Pendle Forest Hockey Club
- Full name: Pendle Forest Hockey Club
- League: Women's England Hockey League
- Founded: 1967; 59 years ago
- Home ground: Pendle Vale College, Oxford Road
- Website: Official website

= Pendle Forest Hockey Club =

English field hockey club

Pendle Forest Hockey Club is a field hockey club that is based at the Pendle Vale College, Nelson, Lancashire, England. The club was founded in 1967 and runs three women's teams in addition to various junior teams.

== History ==
The club was formed in 1967 as Nelson Ladies and played at the Nelson Cricket Club. The club played in the Lancashire Central Hockey League. The team trained at Mansfield High School, Lancashire in 1979.

In 1986 the club were the first to use the new all-weather floodlit facility at Pendle Leisure Centre in Colne and in 2000 a new astroturf pitch was laid as part of a £215,000 Pendle council scheme. After four decades as Nelson Ladies, the club were forced to move when the outdoor pitches were removed. They changed their name to the current name.

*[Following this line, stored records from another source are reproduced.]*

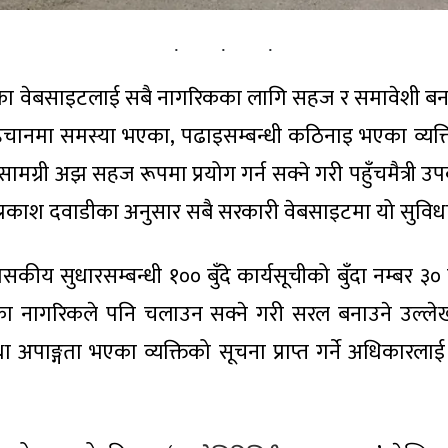
यका वेबसाइटलाई सबै नागरिकका लागि सहज र समावेशी बना
ङ्ग पहिचानमा समस्या भएका, पढाइसम्बन्धी कठिनाइ भएका व्यक
मग्री अझ सहज रूपमा प्रयोग गर्न सक्ने गरी पहुँचमैत्री 
 प्रकाश दवाडीका अनुसार सबै सरकारी वेबसाइटमा यो सुवि
ीय सुधारसम्बन्धी १०० बुँदे कार्यसूचीको बुँदा नम्बर ३
भएका नागरिकले पनि चलाउन सक्ने गरी सरल बनाउने उल्ल
ा अपाङ्गता भएका व्यक्तिको सूचना प्राप्त गर्ने अधिकारल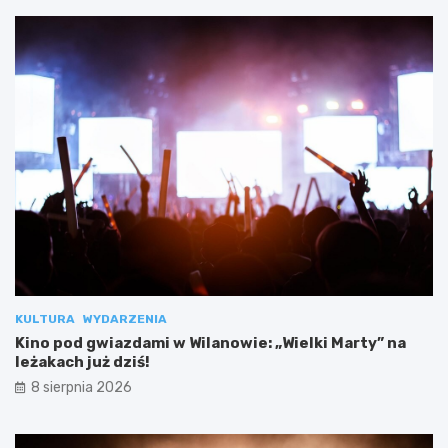
KULTURA
WYDARZENIA
Kino pod gwiazdami w Wilanowie: „Wielki Marty” na
leżakach już dziś!
8 sierpnia 2026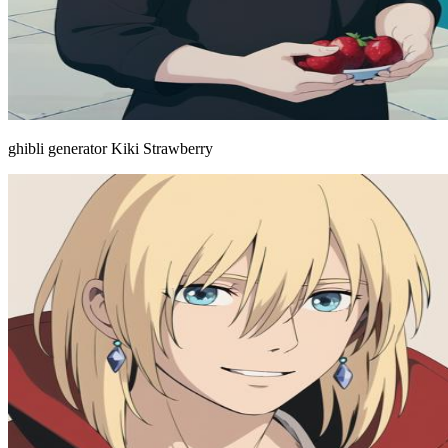
ghibli generator Kiki Strawberry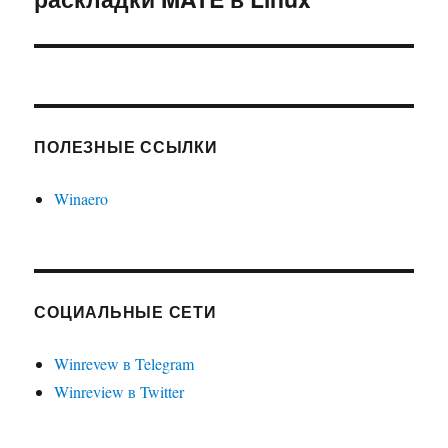
ПОЛЕЗНЫЕ ССЫЛКИ
Winaero
СОЦИАЛЬНЫЕ СЕТИ
Winrevew в Telegram
Winreview в Twitter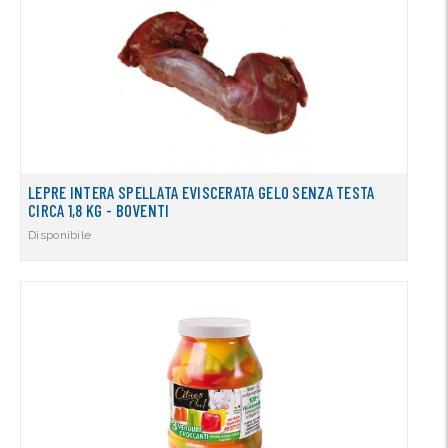
LEPRE INTERA SPELLATA EVISCERATA GELO SENZA TESTA
CIRCA 1,8 KG - BOVENTI
Disponibile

From 2018 the women's first team underwent an 87 game unbeaten run and won Team of the Year at the England Hockey awards.

The women's first XI were promoted to the Women's England Hockey League for the 2024–25 Women's England Hockey League season, following a successful campaign winning the Conference North league in 2023/24 and were shortlisted for Women's Team of the Year.